Whether Marxism actually grants that much power to the individual is questionable. One hears in these lines an anticipation of the Existentialist philosophy that Wright turned to in the mid 1940s.

For an overview of Existentialism, watch CrashCourse’s “Existentialism: Crash Course Philosophy #16” on YouTube.

“Existentialism: Crash Course philosophy #16.” YouTube, uploaded by CrashCourse, 6 June 2016, https://www.youtube.com/watch?v=YaDvRdLMkHs.

But wait, you might be thinking. If Wright was a committed Marxist, why is the only self-declared communist in the novel, Jan Erlone, a figure of ambivalence at best? Wright often found himself in conflict with members of the Communist Party USA (CPUSA), eventually leaving the Party in 1942. As Wright’s biographer Michael Fabre explains, “the socialism practiced by the American Communist Party did not give enough attention to the fight against racism and the development of the individual” (quoted in Ahad 86). Take note of how those two tensions—between the workers’ struggle and the black struggle, and between class analysis and psychological excavation—play out in Native Son.
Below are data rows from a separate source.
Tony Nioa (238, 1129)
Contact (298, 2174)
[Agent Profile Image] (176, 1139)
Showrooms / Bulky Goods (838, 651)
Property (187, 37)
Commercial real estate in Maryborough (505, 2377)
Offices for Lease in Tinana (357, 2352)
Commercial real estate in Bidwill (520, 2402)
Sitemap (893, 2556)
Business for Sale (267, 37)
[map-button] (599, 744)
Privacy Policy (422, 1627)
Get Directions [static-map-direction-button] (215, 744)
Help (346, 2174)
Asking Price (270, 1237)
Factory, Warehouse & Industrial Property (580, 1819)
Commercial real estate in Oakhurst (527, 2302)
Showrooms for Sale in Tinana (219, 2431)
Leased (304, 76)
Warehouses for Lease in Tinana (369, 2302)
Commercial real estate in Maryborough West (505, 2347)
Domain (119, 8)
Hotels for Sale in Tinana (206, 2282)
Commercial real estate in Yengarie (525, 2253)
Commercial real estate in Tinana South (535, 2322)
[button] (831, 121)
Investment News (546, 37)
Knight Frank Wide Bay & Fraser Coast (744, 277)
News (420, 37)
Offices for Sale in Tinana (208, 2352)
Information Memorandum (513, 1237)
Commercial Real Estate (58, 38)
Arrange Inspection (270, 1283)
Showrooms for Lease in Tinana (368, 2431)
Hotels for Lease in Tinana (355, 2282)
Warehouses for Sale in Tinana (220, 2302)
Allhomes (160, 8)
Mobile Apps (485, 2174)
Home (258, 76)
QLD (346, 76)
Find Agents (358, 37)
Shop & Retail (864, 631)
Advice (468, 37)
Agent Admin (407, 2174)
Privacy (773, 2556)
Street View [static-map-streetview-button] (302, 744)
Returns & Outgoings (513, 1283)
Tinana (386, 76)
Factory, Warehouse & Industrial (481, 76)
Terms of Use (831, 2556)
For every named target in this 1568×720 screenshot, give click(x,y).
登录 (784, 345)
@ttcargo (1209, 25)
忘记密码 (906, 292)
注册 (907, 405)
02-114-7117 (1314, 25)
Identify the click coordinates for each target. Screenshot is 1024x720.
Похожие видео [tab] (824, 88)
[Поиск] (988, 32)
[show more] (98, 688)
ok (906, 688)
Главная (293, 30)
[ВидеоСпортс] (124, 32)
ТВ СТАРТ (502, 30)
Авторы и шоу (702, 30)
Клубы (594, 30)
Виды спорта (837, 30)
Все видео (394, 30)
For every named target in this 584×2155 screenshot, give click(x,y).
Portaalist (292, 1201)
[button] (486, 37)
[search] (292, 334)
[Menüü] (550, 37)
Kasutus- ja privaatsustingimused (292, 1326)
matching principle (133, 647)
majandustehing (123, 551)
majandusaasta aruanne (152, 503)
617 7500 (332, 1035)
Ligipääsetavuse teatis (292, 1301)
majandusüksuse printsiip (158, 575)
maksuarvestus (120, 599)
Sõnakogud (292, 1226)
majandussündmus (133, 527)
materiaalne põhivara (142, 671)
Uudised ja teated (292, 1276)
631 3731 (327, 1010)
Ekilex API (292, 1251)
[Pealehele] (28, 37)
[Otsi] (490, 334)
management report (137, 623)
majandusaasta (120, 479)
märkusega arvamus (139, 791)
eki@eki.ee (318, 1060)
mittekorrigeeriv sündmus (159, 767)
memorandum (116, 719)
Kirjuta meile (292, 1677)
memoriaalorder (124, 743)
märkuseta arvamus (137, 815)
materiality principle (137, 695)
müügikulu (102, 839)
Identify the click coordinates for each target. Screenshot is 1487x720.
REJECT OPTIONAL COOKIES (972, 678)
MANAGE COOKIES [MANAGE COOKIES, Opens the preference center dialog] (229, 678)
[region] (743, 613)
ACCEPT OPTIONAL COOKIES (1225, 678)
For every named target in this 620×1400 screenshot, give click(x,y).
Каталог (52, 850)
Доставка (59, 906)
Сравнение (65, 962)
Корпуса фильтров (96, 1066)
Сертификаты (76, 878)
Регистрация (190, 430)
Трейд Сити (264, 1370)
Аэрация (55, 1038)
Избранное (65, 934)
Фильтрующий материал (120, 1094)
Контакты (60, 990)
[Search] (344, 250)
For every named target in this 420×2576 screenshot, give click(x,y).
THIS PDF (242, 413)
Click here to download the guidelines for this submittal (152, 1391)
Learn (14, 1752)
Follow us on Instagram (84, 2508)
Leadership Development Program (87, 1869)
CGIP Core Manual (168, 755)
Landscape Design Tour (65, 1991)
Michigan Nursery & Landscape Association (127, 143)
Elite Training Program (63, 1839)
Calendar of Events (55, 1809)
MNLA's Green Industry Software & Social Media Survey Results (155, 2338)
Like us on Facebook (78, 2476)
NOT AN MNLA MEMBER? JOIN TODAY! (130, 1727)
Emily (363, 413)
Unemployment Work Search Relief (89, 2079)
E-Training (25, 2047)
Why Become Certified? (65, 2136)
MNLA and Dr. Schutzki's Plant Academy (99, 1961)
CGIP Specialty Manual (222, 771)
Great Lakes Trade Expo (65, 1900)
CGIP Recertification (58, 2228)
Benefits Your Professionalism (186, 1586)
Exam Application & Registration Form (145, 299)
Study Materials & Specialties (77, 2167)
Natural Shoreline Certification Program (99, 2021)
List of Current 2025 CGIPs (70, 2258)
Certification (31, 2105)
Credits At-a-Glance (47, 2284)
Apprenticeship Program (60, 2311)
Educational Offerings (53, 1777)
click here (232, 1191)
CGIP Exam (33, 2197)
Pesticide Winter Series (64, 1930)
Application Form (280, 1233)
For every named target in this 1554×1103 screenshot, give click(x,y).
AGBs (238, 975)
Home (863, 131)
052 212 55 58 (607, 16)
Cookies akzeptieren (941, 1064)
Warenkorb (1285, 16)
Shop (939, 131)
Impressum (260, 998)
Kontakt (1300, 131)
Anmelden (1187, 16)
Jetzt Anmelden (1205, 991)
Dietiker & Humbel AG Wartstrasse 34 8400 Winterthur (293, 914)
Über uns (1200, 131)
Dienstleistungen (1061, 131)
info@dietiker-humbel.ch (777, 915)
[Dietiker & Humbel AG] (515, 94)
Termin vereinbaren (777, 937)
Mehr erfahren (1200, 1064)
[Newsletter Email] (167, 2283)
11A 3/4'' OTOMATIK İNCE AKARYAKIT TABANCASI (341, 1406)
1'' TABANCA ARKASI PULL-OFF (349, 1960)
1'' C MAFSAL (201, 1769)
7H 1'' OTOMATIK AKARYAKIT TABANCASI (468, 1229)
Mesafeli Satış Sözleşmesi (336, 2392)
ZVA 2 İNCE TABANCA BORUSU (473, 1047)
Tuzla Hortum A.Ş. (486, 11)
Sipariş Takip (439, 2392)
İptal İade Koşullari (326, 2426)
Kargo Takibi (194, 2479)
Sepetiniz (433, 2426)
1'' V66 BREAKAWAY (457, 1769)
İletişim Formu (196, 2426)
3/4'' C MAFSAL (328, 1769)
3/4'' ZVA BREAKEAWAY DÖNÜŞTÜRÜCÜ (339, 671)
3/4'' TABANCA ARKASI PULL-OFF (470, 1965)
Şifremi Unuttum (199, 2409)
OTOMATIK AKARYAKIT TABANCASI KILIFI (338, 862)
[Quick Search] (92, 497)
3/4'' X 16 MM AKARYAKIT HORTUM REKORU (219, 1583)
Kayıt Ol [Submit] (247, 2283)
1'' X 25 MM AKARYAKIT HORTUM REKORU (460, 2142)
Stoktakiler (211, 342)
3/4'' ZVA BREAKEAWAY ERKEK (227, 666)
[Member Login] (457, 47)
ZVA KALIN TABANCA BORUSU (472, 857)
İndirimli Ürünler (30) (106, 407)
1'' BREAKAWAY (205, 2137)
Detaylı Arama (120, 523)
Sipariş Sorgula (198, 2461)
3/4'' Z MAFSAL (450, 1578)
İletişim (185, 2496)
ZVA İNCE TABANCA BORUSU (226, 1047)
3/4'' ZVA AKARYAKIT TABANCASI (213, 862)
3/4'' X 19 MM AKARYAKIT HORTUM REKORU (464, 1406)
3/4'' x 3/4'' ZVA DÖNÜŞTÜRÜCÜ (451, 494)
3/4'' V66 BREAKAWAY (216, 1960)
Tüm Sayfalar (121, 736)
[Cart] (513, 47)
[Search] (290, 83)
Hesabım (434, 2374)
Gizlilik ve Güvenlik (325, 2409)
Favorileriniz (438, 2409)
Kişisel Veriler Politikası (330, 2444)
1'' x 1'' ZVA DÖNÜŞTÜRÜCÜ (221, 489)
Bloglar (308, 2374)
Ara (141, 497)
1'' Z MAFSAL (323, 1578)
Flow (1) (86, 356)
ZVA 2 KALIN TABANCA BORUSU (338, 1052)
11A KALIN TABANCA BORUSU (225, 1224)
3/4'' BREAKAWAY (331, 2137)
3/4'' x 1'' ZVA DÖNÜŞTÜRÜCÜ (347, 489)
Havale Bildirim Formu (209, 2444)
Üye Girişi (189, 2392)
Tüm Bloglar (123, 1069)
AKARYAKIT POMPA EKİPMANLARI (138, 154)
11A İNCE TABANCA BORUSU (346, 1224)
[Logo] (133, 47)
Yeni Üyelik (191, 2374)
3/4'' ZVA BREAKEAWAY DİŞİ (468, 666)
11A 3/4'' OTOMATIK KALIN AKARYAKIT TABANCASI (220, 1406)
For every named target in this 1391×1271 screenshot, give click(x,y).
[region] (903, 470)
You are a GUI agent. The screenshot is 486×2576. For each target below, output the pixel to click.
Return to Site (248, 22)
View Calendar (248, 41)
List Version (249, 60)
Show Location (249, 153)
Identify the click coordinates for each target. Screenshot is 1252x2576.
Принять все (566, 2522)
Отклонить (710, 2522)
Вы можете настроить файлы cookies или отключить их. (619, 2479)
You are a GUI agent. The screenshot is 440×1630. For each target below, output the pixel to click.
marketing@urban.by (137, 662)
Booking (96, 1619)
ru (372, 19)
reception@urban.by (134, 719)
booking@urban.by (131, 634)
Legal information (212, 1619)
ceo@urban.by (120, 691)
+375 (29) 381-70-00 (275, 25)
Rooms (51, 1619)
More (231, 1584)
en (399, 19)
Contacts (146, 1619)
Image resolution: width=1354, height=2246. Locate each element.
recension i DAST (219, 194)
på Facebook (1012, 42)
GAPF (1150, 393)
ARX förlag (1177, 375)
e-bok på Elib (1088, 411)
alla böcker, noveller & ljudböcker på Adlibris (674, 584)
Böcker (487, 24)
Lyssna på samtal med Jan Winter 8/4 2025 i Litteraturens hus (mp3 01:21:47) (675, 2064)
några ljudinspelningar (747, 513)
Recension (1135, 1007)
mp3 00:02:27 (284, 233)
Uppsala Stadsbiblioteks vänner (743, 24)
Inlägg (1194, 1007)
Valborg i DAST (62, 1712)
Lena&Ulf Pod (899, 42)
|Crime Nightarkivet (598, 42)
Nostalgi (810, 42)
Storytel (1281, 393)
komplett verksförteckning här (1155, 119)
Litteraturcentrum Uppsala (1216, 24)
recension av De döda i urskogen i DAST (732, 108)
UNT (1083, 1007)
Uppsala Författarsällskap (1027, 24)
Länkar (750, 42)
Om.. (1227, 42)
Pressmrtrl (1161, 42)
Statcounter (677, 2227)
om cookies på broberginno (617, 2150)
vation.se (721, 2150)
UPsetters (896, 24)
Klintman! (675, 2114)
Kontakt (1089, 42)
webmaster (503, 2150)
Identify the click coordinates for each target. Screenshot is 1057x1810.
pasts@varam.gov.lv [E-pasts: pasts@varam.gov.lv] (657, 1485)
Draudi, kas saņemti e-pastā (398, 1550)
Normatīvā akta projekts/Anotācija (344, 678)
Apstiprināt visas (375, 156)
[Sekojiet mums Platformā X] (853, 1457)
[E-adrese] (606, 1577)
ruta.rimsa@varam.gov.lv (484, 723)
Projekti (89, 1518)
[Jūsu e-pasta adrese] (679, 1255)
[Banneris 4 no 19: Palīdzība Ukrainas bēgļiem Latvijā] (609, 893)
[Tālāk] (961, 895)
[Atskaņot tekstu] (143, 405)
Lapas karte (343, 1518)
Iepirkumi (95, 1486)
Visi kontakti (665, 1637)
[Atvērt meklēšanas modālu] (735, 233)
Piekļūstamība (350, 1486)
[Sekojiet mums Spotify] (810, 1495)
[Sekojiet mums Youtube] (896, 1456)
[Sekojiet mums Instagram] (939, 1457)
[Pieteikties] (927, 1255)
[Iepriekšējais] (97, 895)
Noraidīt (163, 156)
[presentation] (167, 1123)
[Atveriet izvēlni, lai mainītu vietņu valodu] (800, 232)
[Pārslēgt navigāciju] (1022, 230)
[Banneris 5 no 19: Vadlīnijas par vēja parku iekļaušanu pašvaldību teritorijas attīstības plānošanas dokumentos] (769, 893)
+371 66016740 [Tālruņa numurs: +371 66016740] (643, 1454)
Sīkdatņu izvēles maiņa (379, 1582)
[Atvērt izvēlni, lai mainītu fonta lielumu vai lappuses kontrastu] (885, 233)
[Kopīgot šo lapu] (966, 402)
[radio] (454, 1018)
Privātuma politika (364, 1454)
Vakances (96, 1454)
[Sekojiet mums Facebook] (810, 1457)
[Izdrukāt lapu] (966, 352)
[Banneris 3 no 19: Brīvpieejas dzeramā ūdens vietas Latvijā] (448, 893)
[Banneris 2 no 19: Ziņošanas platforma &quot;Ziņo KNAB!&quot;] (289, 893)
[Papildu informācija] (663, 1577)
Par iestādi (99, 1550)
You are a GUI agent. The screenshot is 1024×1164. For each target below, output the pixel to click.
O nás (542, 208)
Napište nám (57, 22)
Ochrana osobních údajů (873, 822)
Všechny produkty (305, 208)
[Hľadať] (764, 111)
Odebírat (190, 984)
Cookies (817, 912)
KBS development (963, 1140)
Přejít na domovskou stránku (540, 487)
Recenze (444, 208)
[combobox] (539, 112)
In a 1940 review of Native Son, the Communist Party coordinator for New York called the novel a “terrific indictment of capitalist America,” but declared Max’s abandonment of Bigger un-Marxist (quoted in Afflerbach 97). Max, that critic implied, had given up. Other Communist Party members criticized Native Son for its “nationalist racial spirit,” even though Wright himself rejected black nationalism (Maxwell, New Negro, Old Left; Dawahare). From an orthodox Marxist perspective, race was an ideologically smokescreen for class divisions; by focusing on the conflicts between black and white Americans, Wright could be said to be turning members of the working class against one another. How would you respond to either of those critics’ arguments?

Wright and the FBI

During the 1930s, when Native Son was set, America’s “Red Scare” was only beginning. It rose to a fever pitch in subsequent decades, resulting in the persecution of many black writers and Civil Rights leaders.

J. Edgar Hoover, the first director of the Federal Bureau of Investigation (FBI), saw it as his duty to keep an eye on the literary scene. He hired special agents as “ghostreaders” to scan novels, poems, and plays for hints of obscenity or subversion. Works by African American and left-wing writers came under special scrutiny. In 1942, Hoover directed the FBI to examine all of Wright’s published writing, along with his “background, inclinations, and current activities” (quoted in Maxwell, F.B. Eyes 215).

By 1949, Wright had grown so tired of “G-Men” following him around that he wrote a poem about them, “The FB Eye Blues”:

That old FB eye

Tied a bell to my bed stall

Said old FB eye

Tied a bell to my bed stall

Each time I love my baby, gover’ment knows it all. (quoted in Maxwell, F.B. Eyes 216)

Undoubtedly, the “FB eye” had contributed to Wright’s decision to leave the U.S. two years earlier, in 1947. The FBI surveillance of Wright and his contacts continued until 1963, three years after his death.

We mention this part of Wright’s life not to explain any part of Native Son, but to encourage you to ask questions about the ways institutions read literary texts. At the same time that the FBI was trailing Wright, philanthropic organizations and sociologists were promoting “race novels” as a means to teach white Americans about the psychological effects of racism (Melamed). We like the latter approach better, and we suspect you do, too. However, consider this: The FBI feared Wright because they considered his work revolutionary. Liberal sociologists considered his work therapeutic and harmless. In other words, both institutions were engaged in what scholars refer to as “containment” of the text’s radical energy. As Theodore Martin argues, Native Son does not simply offer an explanation of black crime; it poses the threat of black crime as an “insurrection” against a racist, capitalist society.